--- /dev/null
+From 44117a1d1732c513875d5a163f10d9adbe866c08 Mon Sep 17 00:00:00 2001
+From: Sebastian Andrzej Siewior <bigeasy@linutronix.de>
+Date: Thu, 11 Jan 2018 18:57:26 +0100
+Subject: serial: core: mark port as initialized after successful IRQ change
+
+From: Sebastian Andrzej Siewior <bigeasy@linutronix.de>
+
+commit 44117a1d1732c513875d5a163f10d9adbe866c08 upstream.
+
+setserial changes the IRQ via uart_set_info().
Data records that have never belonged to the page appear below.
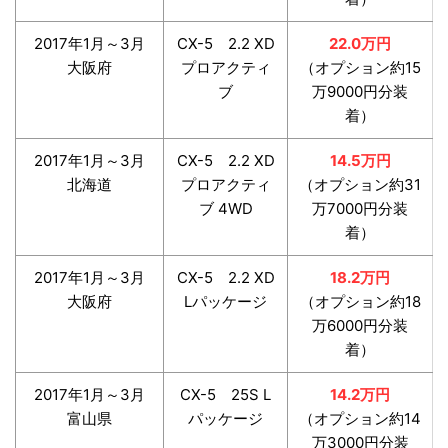
2017年1月～3月
CX-5 2.2 XD
22.0万円
大阪府
プロアクティ
（オプション約15
ブ
万9000円分装
着）
2017年1月～3月
CX-5 2.2 XD
14.5万円
北海道
プロアクティ
（オプション約31
ブ 4WD
万7000円分装
着）
2017年1月～3月
CX-5 2.2 XD
18.2万円
大阪府
Lパッケージ
（オプション約18
万6000円分装
着）
2017年1月～3月
CX-5 25S L
14.2万円
富山県
パッケージ
（オプション約14
万3000円分装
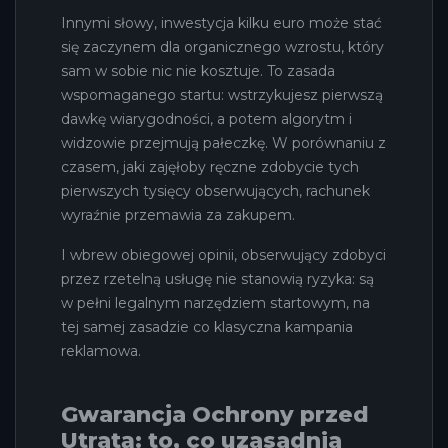
Innymi słowy, inwestycja kilku euro może stać
się zaczynem dla organicznego wzrostu, który
sam w sobie nic nie kosztuje. To zasada
wspomaganego startu: wstrzykujesz pierwszą
dawkę wiarygodności, a potem algorytm i
widzowie przejmują pałeczkę. W porównaniu z
czasem, jaki zajęłoby ręczne zdobycie tych
pierwszych tysięcy obserwujących, rachunek
wyraźnie przemawia za zakupem.
I wbrew obiegowej opinii, obserwujący zdobyci
przez rzetelną usługę nie stanowią ryzyka: są
w pełni legalnym narzędziem startowym, na
tej samej zasadzie co klasyczna kampania
reklamowa.
Gwarancja Ochrony przed
Utratą: to, co uzasadnia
It invokes
+uart_shutdown() which free the current used IRQ and clear
+TTY_PORT_INITIALIZED. It will then update the IRQ number and invoke
+uart_startup() before returning to the caller leaving
+TTY_PORT_INITIALIZED cleared.
+
+The next open will crash with
+| list_add double add: new=ffffffff839fcc98, prev=ffffffff839fcc98, next=ffffffff839fcc98.
+since the close from the IOCTL won't free the IRQ (and clean the list)
+due to the TTY_PORT_INITIALIZED check in uart_shutdown().
+
+There is same pattern in uart_do_autoconfig() and I *think* it also
+needs to set TTY_PORT_INITIALIZED there.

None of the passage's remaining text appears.